And yet the majority of neuroscientists and a bunch of philosophers still think the 1st person perspective is useless and unreliable. On the other hand, a new generation of researches (including the atheist Sam Harris) are meditating and applying both 1st person and 3rd person perspectives to their understandings of the brain and the mind.

The author of this post, David Weisman, also blogs at Psychology Today.

Buddhism and the Brain

Opinion / by David Weisman / March 9, 2011

Many of Buddhism’s core tenets significantly overlap with findings from modern neurology and neuroscience. So how did Buddhism come close to getting the brain right?


Credit: Flickr user eschipul

Over the last few decades many Buddhists and quite a few neuroscientists have examined Buddhism and neuroscience, with both groups reporting overlap. I’m sorry to say I have been privately dismissive. One hears this sort of thing all the time, from any religion, and I was sure in this case it would break down upon closer scrutiny. When a scientific discovery seems to support any religious teaching, you can expect members of that religion to become strict empiricists, telling themselves and the world that their belief is grounded in reality. They are always less happy to accept scientific data they feel contradicts their preconceived beliefs. No surprise here; no human likes to be wrong.

But science isn’t supposed to care about preconceived notions. Science, at least good science, tells us about the world as it is, not as some wish it to be. Sometimes what science finds is consistent with a particular religion’s wishes.

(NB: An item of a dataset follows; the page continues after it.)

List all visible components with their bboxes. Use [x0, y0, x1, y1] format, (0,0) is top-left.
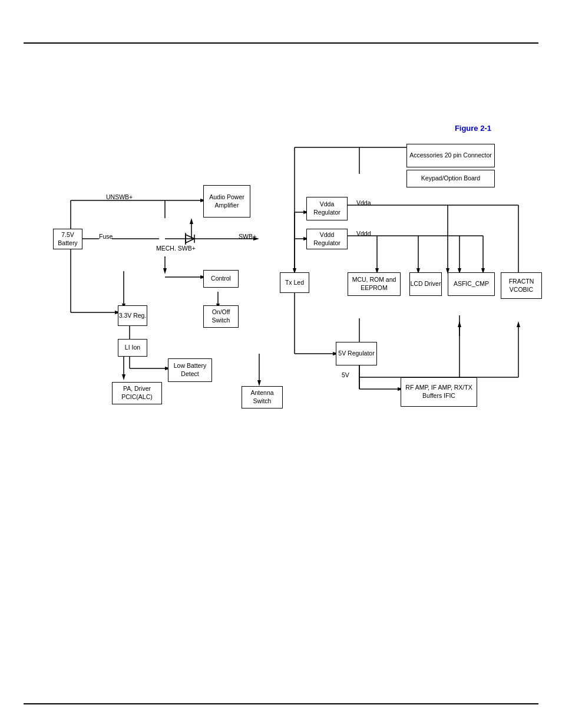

But usually not.

Despite my doubts, neurology and neuroscience do not appear to profoundly contradict Buddhist thought. Neuroscience tells us the thing we take as our unified mind is an illusion, that our mind is not unified and can barely be said to “exist” at all. Our feeling of unity and control is a post-hoc confabulation and is easily fractured into separate parts. As revealed by scientific inquiry, what we call a mind (or a self, or a soul) is actually something that changes so much and is so uncertain that our pre-scientific language struggles to find meaning.

Buddhists say pretty much the same thing. They believe in an impermanent and illusory self made of shifting parts. They’ve even come up with language to address the problem between perception and belief. Their word for self is anatta, which is usually translated as ‘non self.’ One might try to refer to the self, but the word cleverly reminds one’s self that there is no such thing.

Read the whole article.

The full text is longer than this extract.